A bird survey done at Carter Lake in the past few days matches a similar survey done within the same period on the calendar a year ago. There was a whole bunch of fowl about during the most recent visit to the places about Carter Lake. The view from the west side was wonderful. The birds were active and readily observed.
The most recent visit was during a weekend afternoon, to take advantage of western light, and after the recent snowfall of at least eight inches among metro Omaha. The parking lot near the west pavilion at Levi Carter Park had not been plowed, which meant a hesitant thought regarding whether or not to drive into the place because of a hesitation to avoid getting stuck or becoming immobile among the snow. There was an obvious tire route to follow, so that was the route, without any deviation from the path to get to a place to park where the primary congregation of birds could be easily observed.

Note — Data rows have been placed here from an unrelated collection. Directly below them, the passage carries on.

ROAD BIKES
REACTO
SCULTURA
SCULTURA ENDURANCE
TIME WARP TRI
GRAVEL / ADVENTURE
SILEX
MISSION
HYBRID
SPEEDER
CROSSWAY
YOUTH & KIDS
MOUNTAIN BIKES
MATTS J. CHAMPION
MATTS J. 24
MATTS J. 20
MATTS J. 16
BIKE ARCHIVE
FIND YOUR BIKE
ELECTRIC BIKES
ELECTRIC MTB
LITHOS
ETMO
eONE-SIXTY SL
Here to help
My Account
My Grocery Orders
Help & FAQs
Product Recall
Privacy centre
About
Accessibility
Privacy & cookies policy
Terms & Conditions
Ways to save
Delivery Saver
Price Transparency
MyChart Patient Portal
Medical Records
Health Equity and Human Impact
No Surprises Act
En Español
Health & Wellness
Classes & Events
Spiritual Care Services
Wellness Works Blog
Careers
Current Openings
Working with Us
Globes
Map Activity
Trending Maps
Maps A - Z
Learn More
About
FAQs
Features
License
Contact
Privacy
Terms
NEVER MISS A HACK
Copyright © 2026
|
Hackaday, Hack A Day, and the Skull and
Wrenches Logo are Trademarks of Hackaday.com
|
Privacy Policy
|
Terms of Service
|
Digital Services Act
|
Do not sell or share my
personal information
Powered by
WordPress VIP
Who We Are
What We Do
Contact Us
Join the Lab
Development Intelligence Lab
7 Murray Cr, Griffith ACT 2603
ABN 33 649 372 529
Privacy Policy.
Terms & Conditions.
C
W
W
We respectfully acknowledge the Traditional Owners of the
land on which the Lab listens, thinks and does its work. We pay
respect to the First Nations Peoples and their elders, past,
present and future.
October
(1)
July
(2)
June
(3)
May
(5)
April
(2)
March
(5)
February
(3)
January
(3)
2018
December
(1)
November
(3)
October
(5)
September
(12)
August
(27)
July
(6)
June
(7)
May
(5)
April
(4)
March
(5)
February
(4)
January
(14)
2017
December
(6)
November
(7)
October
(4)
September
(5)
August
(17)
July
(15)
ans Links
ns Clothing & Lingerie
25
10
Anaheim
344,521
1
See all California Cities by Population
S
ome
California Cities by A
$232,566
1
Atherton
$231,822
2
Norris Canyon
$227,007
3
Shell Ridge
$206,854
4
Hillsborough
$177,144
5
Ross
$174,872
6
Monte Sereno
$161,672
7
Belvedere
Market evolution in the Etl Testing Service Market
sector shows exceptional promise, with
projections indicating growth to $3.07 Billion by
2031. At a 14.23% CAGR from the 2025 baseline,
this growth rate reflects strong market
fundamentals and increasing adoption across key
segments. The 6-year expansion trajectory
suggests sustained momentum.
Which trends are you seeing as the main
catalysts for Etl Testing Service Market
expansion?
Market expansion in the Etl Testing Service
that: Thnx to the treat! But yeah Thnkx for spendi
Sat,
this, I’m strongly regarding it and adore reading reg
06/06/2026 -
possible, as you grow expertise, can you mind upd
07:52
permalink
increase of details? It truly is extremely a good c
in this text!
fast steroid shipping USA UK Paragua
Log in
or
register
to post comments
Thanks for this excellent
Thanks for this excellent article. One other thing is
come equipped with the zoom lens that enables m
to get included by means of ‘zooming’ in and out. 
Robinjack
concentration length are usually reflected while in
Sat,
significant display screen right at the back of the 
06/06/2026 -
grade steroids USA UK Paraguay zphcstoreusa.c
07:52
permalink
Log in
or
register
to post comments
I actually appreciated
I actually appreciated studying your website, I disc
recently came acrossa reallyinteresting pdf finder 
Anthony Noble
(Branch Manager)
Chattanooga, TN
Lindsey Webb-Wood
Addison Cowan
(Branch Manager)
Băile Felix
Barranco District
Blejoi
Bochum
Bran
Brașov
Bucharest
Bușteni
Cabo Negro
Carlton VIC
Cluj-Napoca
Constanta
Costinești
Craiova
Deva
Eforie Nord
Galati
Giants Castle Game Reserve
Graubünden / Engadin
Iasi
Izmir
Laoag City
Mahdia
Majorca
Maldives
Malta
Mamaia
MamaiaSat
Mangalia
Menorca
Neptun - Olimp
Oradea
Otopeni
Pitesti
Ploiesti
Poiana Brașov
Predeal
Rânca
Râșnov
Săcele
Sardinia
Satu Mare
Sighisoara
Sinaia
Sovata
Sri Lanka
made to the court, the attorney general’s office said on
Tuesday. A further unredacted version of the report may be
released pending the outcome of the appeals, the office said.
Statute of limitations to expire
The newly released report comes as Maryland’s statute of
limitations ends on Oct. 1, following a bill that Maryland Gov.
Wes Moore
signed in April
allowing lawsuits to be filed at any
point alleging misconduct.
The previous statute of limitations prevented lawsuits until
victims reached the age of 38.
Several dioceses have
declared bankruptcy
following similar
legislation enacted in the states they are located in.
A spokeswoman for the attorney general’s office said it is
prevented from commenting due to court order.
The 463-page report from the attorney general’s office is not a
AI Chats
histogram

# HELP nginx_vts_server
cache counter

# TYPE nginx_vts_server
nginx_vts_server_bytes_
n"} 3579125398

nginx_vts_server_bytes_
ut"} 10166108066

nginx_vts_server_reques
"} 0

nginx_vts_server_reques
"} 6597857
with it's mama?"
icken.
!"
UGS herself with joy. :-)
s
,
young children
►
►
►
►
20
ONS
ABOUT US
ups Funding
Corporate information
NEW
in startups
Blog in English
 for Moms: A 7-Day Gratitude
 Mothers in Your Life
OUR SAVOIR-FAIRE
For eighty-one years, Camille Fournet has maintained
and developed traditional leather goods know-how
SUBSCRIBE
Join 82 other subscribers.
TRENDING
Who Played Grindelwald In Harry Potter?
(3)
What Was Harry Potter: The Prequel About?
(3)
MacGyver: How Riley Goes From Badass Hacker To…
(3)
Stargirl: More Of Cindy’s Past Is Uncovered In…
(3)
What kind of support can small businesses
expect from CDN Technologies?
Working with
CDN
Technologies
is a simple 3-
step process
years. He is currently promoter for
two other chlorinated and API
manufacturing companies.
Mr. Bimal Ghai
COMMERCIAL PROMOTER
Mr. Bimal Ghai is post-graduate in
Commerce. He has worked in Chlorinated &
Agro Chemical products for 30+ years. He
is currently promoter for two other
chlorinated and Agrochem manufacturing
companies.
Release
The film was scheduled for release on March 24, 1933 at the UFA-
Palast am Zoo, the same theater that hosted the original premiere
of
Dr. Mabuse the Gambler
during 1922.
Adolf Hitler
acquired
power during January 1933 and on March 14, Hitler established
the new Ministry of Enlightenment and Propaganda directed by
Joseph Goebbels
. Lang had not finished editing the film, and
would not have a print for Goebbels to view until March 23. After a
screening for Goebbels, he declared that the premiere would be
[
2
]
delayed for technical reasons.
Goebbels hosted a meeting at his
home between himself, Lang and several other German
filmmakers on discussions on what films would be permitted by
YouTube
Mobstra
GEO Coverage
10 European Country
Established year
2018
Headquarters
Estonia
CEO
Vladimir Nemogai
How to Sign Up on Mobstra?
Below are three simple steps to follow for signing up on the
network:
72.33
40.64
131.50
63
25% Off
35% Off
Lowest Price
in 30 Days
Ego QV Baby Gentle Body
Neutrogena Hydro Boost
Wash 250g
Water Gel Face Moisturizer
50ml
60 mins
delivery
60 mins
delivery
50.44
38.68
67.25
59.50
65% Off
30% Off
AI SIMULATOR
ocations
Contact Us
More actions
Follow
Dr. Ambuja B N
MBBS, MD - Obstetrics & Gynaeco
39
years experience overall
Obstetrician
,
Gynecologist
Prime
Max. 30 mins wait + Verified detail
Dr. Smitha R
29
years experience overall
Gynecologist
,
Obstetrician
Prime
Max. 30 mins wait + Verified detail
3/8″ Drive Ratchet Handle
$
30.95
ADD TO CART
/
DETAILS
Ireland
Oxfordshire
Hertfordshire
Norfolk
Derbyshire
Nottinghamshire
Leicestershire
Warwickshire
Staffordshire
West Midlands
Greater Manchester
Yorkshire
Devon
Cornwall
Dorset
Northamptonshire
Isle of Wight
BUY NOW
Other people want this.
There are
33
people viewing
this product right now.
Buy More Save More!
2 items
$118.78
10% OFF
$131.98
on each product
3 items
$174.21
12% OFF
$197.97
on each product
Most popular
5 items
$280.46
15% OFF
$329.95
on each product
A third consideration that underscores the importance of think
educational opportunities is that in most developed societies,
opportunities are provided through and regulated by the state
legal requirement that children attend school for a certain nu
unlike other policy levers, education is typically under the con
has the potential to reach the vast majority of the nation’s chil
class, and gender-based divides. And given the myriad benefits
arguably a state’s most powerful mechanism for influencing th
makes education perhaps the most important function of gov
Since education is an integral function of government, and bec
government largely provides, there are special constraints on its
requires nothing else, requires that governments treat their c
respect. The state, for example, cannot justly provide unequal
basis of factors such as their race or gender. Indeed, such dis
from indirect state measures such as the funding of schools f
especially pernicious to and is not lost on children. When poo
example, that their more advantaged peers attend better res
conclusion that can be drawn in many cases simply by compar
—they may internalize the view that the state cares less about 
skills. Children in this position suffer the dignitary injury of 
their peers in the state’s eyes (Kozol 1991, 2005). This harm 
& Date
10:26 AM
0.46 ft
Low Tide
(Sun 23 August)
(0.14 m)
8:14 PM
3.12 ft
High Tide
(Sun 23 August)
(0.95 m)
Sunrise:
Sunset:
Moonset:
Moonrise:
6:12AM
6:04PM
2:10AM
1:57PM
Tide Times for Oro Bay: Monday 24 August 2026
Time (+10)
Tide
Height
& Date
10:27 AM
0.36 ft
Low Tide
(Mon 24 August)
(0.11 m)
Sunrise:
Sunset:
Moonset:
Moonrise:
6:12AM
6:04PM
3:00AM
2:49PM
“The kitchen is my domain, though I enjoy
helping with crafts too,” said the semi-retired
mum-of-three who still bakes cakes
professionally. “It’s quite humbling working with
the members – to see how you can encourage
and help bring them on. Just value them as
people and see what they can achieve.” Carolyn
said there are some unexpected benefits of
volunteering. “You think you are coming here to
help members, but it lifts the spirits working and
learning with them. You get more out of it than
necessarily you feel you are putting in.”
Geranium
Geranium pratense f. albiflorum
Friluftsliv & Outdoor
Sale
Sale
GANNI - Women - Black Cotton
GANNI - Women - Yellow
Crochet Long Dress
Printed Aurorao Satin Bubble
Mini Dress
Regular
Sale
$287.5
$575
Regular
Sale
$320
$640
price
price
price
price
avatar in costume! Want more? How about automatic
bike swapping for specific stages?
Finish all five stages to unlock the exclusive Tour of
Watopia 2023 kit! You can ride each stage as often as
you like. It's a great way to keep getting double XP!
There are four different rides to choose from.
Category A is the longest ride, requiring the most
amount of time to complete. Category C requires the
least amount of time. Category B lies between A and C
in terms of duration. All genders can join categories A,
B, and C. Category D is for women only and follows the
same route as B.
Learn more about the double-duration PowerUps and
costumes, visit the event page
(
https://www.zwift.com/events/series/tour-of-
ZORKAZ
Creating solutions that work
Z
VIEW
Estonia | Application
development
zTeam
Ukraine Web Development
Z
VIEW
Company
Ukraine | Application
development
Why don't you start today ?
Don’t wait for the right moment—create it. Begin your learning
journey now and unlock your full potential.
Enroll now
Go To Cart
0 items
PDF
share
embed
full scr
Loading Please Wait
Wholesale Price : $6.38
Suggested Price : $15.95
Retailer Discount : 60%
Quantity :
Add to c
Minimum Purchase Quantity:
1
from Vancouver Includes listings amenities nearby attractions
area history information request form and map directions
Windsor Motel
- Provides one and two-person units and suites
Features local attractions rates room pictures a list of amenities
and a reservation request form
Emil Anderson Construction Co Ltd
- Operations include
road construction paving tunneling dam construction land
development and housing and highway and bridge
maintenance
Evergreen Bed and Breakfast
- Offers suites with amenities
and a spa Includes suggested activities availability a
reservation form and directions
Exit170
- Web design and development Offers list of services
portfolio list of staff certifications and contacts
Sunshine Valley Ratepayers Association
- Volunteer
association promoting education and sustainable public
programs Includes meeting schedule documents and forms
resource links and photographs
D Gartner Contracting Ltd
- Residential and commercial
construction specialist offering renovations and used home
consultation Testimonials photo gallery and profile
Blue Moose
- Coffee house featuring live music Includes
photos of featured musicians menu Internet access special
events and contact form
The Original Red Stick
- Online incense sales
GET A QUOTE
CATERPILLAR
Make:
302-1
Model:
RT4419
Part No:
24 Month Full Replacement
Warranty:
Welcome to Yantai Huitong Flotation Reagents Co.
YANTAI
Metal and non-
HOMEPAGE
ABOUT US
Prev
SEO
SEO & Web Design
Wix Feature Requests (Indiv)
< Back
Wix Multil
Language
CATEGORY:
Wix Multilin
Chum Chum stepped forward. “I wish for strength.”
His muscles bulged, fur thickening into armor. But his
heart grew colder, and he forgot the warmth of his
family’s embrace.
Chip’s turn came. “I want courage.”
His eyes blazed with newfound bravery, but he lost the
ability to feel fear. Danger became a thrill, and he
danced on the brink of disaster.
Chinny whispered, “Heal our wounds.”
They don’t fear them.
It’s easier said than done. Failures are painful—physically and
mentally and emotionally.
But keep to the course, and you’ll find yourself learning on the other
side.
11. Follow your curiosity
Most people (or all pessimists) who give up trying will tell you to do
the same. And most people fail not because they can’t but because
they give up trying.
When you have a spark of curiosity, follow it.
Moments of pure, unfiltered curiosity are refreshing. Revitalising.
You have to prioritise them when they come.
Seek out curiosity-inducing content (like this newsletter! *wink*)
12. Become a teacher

Near the eastern dock, the same though applied, but the place was traversed in a suitable manner, and provided a perspective to observe more birds elsewhere about the lake, other than its western extent.
There was one species more seen this year; comparing a tally of 24 for 2012 and 25 in 2013. This year, some usual birds were not seen nor heard during the visit period, especially the typical Downy Woodpecker and Northern Cardinal, so there might have been a greater variety if they had been expressive.
Two Trumpeter Swans were the day's highlight. They were both obvious from a distance and appreciated even more once seen upclose through a spotting scope once parked. In past weeks' there had been three. During the weekend visit this year, they both walked eastward across the ice to a bit of open water, away from most of the other waterfowl. For a time, they, along with one Pied-billed Grebe, were the only birds at the spot. Within a few minutes, however, a bunch of Canada Goose replicated the steps, and there were lines of geese moving towards the place. Soon there was a big bunch of geese present with the swans. They were establishing a new place to float and forage.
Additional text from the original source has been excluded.